In the premiere episode of “Growing Up Hip Hop,” a new reality series about the scions of several prominent hip-hop figures, Angela Simmons — a daughter of Rev Run of Run-DMC — is fretting about a coming fashion show she’s orchestrating. Then she gets interrupted.
“Your stress is so cute,” says Damon Dash, one of the founders, with Jay-Z, of Roc-A-Fella Records. Mr. Dash is legendarily loose-tongued and bullheaded — just because he’s filming a scene for a show about hip-hop progeny (including his son, Boogie) doesn’t mean he’ll adhere to the pat narrative. Instead, he holds court with a laugh and a sneer: “They don’t have to hustle. They don’t have to kill nobody.” The problems they’re facing, he succinctly notes, are “white people problems.”
This is one of hip-hop’s great achievements — that the offspring of some of its most revered figures wouldn’t have to endure the same hardships their parents did on the way to success. A silver spoon in your child’s mouth is one of fame’s many perks.

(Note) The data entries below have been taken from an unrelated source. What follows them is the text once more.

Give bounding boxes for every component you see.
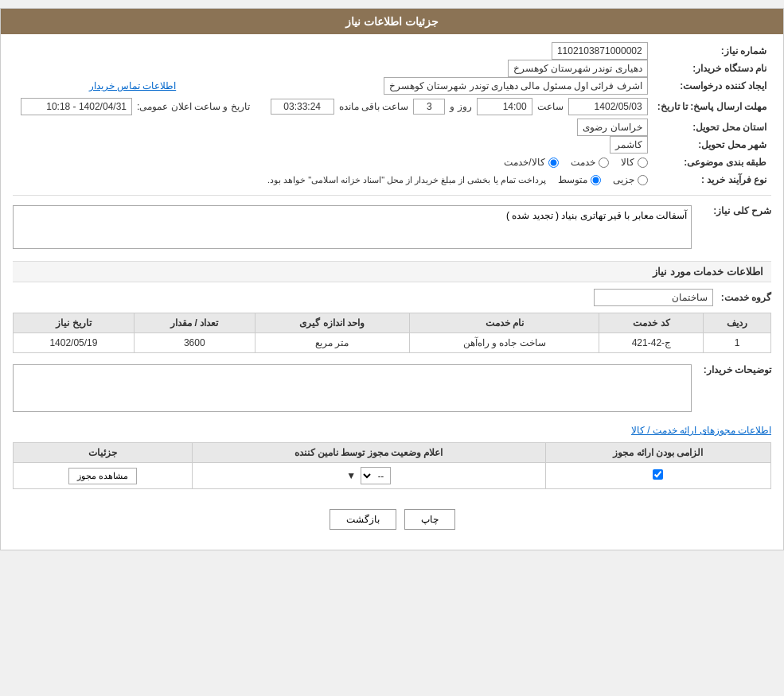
sharh-label: شرح کلی نیاز:	[700, 205, 771, 216]
license-status-group: -- ▼	[199, 467, 539, 484]
col-header-row: ردیف	[704, 313, 771, 333]
col-header-name: نام خدمت	[410, 313, 599, 333]
cell-code-1: ج-42-421	[599, 333, 704, 353]
buyer-org-label: نام دستگاه خریدار:	[653, 60, 771, 77]
col-header-unit: واحد اندازه گیری	[255, 313, 409, 333]
table-row: 1 ج-42-421 ساخت جاده و راه‌آهن متر مربع …	[14, 333, 771, 353]
process-jazei-label: جزیی	[613, 174, 634, 185]
process-note: پرداخت تمام یا بخشی از مبلغ خریدار از مح…	[267, 175, 546, 185]
main-content: شماره نیاز: 1102103871000002 نام دستگاه …	[1, 34, 783, 550]
buyer-desc-label: توضیحات خریدار:	[700, 364, 771, 375]
cell-unit-1: متر مربع	[255, 333, 409, 353]
category-label: طبقه بندی موضوعی:	[653, 154, 771, 171]
license-col-required: الزامی بودن ارائه مجوز	[545, 443, 770, 463]
license-status-cell: -- ▼	[192, 463, 545, 489]
order-number-label: شماره نیاز:	[653, 42, 771, 60]
view-license-button[interactable]: مشاهده مجوز	[68, 468, 137, 484]
buyer-org-field: دهیاری توندر شهرستان کوهسرخ	[508, 60, 648, 77]
province-field: خراسان رضوی	[577, 119, 647, 136]
services-section-title: اطلاعات خدمات مورد نیاز	[13, 261, 771, 282]
days-value: 3	[413, 99, 445, 115]
license-required-checkbox[interactable]	[653, 469, 663, 480]
category-khadamat-label: خدمت	[571, 157, 595, 168]
license-details-cell: مشاهده مجوز	[14, 463, 193, 489]
chevron-down-icon: ▼	[346, 470, 356, 481]
category-kala-khadamat-radio[interactable]	[548, 157, 559, 168]
countdown-value: 03:33:24	[271, 99, 334, 115]
order-number-field: 1102103871000002	[552, 42, 648, 60]
city-label: شهر محل تحویل:	[653, 136, 771, 154]
group-value: ساختمان	[594, 289, 713, 306]
creator-field: اشرف فرائی اول مسئول مالی دهیاری توندر ش…	[384, 77, 648, 95]
license-section: اطلاعات مجوزهای ارائه خدمت / کالا الزامی…	[13, 425, 771, 489]
city-field: کاشمر	[610, 136, 648, 154]
services-section: گروه خدمت: ساختمان ردیف کد خدمت نام خدمت…	[13, 289, 771, 417]
page-wrapper: جزئیات اطلاعات نیاز شماره نیاز: 11021038…	[0, 8, 784, 550]
license-col-details: جزئیات	[14, 443, 193, 463]
creator-label: ایجاد کننده درخواست:	[653, 77, 771, 95]
contact-link[interactable]: اطلاعات تماس خریدار	[89, 80, 177, 91]
category-group: کالا خدمت کالا/خدمت	[18, 157, 648, 168]
cell-date-1: 1402/05/19	[14, 333, 135, 353]
process-label: نوع فرآیند خرید :	[653, 171, 771, 189]
reply-deadline-row: 1402/05/03 ساعت 14:00 روز و 3 ساعت باقی …	[18, 98, 648, 115]
sharh-value	[13, 205, 692, 249]
cell-name-1: ساخت جاده و راه‌آهن	[410, 333, 599, 353]
reply-date-field: 1402/05/03	[568, 98, 648, 115]
category-khadamat-option[interactable]: خدمت	[571, 157, 609, 168]
col-header-code: کد خدمت	[599, 313, 704, 333]
col-header-date: تاریخ نیاز	[14, 313, 135, 333]
print-button[interactable]: چاپ	[404, 509, 455, 530]
remaining-label: ساعت باقی مانده	[339, 101, 409, 112]
category-kala-khadamat-option[interactable]: کالا/خدمت	[504, 157, 558, 168]
back-button[interactable]: بازگشت	[330, 509, 396, 530]
days-label: روز و	[450, 101, 471, 112]
col-header-qty: تعداد / مقدار	[134, 313, 255, 333]
creator-value: اشرف فرائی اول مسئول مالی دهیاری توندر ش…	[184, 77, 652, 95]
group-label: گروه خدمت:	[721, 292, 771, 303]
reply-time-label: ساعت	[537, 101, 564, 112]
sharh-input-area	[13, 205, 692, 251]
reply-time-field: 14:00	[477, 98, 532, 115]
divider-1	[13, 195, 771, 196]
license-link[interactable]: اطلاعات مجوزهای ارائه خدمت / کالا	[631, 425, 771, 436]
category-khadamat-radio[interactable]	[599, 157, 609, 168]
category-kala-khadamat-label: کالا/خدمت	[504, 157, 544, 168]
province-label: استان محل تحویل:	[653, 119, 771, 136]
info-table: شماره نیاز: 1102103871000002 نام دستگاه …	[13, 42, 771, 189]
buyer-org-value: دهیاری توندر شهرستان کوهسرخ	[13, 60, 653, 77]
page-title: جزئیات اطلاعات نیاز	[1, 9, 783, 34]
process-mottavaset-label: متوسط	[558, 174, 587, 185]
license-col-status: اعلام وضعیت مجوز توسط نامین کننده	[192, 443, 545, 463]
group-row: گروه خدمت: ساختمان	[13, 289, 771, 306]
cell-qty-1: 3600	[134, 333, 255, 353]
process-mottavaset-radio[interactable]	[591, 175, 601, 185]
announce-field: 1402/04/31 - 10:18	[21, 98, 132, 115]
buyer-desc-textarea[interactable]	[13, 364, 692, 412]
buyer-desc-row: توضیحات خریدار:	[13, 360, 771, 417]
license-required-cell	[545, 463, 770, 489]
category-kala-radio[interactable]	[638, 157, 648, 168]
announce-label: تاریخ و ساعت اعلان عمومی:	[137, 101, 250, 112]
cell-row-1: 1	[704, 333, 771, 353]
license-table: الزامی بودن ارائه مجوز اعلام وضعیت مجوز …	[13, 442, 771, 489]
sharh-row: شرح کلی نیاز:	[13, 200, 771, 256]
process-mottavaset-option[interactable]: متوسط	[558, 174, 601, 185]
process-row: جزیی متوسط پرداخت تمام یا بخشی از مبلغ خ…	[18, 174, 648, 185]
category-kala-label: کالا	[621, 157, 634, 168]
bottom-buttons: چاپ بازگشت	[13, 497, 771, 542]
services-table: ردیف کد خدمت نام خدمت واحد اندازه گیری ت…	[13, 313, 771, 353]
reply-deadline-label: مهلت ارسال پاسخ: تا تاریخ:	[653, 95, 771, 119]
license-row: -- ▼ مشاهده مجوز	[14, 463, 771, 489]
category-kala-option[interactable]: کالا	[621, 157, 648, 168]
process-jazei-radio[interactable]	[638, 175, 648, 185]
order-number-value: 1102103871000002	[184, 42, 652, 60]
license-status-select[interactable]: --	[361, 467, 391, 484]
process-jazei-option[interactable]: جزیی	[613, 174, 648, 185]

“ Growing Up Hip Hop ,” which has its premiere on WE tv Thursday night, would like to contend that the spoon is a liability as well, though it’s hard not to empathize with Mr. Dash. In addition to Ms. Simmons and Boogie Dash, this show features, among others, Romeo Miller, one of Master P’s sons and a former child star, and TJ Mizell, son of the late Jam Master Jay.
They are all children of privilege, but they also crave the spoils of celebrity. It’s the sort of family disease chronicled so artfully on “Empire,” the robust prime time soap opera set in a family dynasty record label. “Growing Up Hip Hop” nods to “Empire” in its title card, which includes a hip-hop-themed crest and is a clear byproduct of the success of “Empire.”
“Growing Up Hip Hop” is one of a plethora of newish post-“Empire” rap family reality shows — “Follow the Rules” on MTV, about Ja Rule’s family; “Master P’s Family Empire” on Reelz (which also features Mr. Miller); and “Snoop & Son: A Dad’s Dream,” on ESPN, about Snoop Dogg and his star football player son, Cordell Broadus. (There remains a faint stigma of thirst attached to reality television — you’re not likely to see the children of hip-hop’s true elite in front of cameras. Sean Combs’s children don’t appear on television, and neither do Will Smith’s children, Jaden and Willow, though that show certainly would be fascinating and bizarre.)
In truth, though, all of these shows are indebted to the pioneering “Run’s House,” which ran on MTV from 2005 to 2009. Rather than focus on the excess of celebrity life, the quietly influential “Run’s House” emphasized the mundane. The Simmons family was the Cleaver family — the children were young, the adventures simple. Rev Run was well past his rap career peak when the show aired, so the genre’s ostentatiousness was largely absent. Instead, he was a hapless father, and a happy one.